:: DATA SHOWN ::

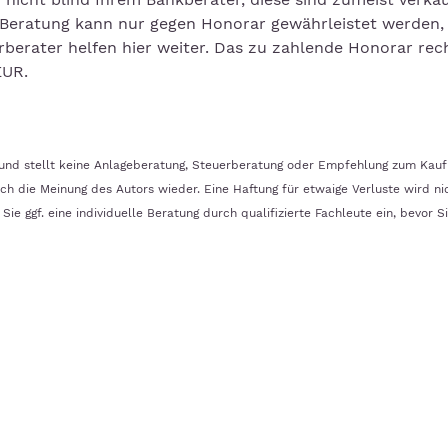
e Beratung kann nur gegen Honorar gewährleistet werden,
rberater helfen hier weiter. Das zu zahlende Honorar rec
EUR.
n und stellt keine Anlageberatung, Steuerberatung oder Empfehlung zum Kauf
ch die Meinung des Autors wieder. Eine Haftung für etwaige Verluste wird ni
ie ggf. eine individuelle Beratung durch qualifizierte Fachleute ein, bevor S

:::

### YOUR ASSIGNMENT
Copy out precisely those lines which run from the one containing "n und stellt" to the end of the material.

### RESULT BELOW
n und stellt keine Anlageberatung, Steuerberatung oder Empfehlung zum Kauf
ch die Meinung des Autors wieder. Eine Haftung für etwaige Verluste wird ni
ie ggf. eine individuelle Beratung durch qualifizierte Fachleute ein, bevor S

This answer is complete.